Prosecutor Manipulates Grand Jury Process to Shield Officer
You know the fix is in when a suspect who shot an unarmed man voluntarily provides four hours of un-cross examined testimony to a grand jury without taking the Fifth.
On August 9, Ferguson, Missouri Police Officer Darren Wilson gunned down 18-year-old African American Michael Brown. Since that fateful day, people across the country have protested against racial profiling, excessive police force, and the failure of the criminal justice system to provide accountability.
The nail in the coffin of "equal justice under law" came on November 24, when the St. Louis County grand jury refused to indict Wilson for any criminal charges in the shooting death of Brown. In a virtually unprecedented move, St.
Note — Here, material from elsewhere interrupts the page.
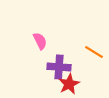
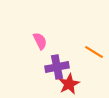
purple cross: moved 2 px left; rotated 15 degrees counterclockwise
Louis Prosecutor Robert McCulloch in effect deputized the grand jurors to sit as triers of fact as in a jury trial.
In a normal grand jury proceeding, the prosecutor presents evidence for a few days and then asks the grand jurors to return an indictment, which they nearly always do. Of 162,000 federal cases in 2010, grand juries failed to indict in only 11 of them, according the Bureau of Justice Statistics.
The standard of proof for a grand jury to indict is only probable cause to believe the suspect committed a crime. It is not proof beyond a reasonable doubt, which is required for conviction at trial. Yet McCulloch's team presented testimony and documents to the panel for three months, evidence not subjected to adversarial testing by cross-examination.
The prosecutor did not ask these grand jurors for an indictment. They were left to sift through the evidence on their own, with no prosecutorial guidance about what to charge. Indeed, the transcripts indicated that prosecutors asked Wilson gentle, leading questions designed to bolster his self-defense claim. For example, a prosecutor told Wilson, "You felt like your life was in jeopardy," followed by, "And use of deadly force was justified at that point, in your opinion?" But prosecutors rigorously challenged witnesses who contradicted Wilson's testimony.
The prosecutor didn't have to send the case to the Grand Jury.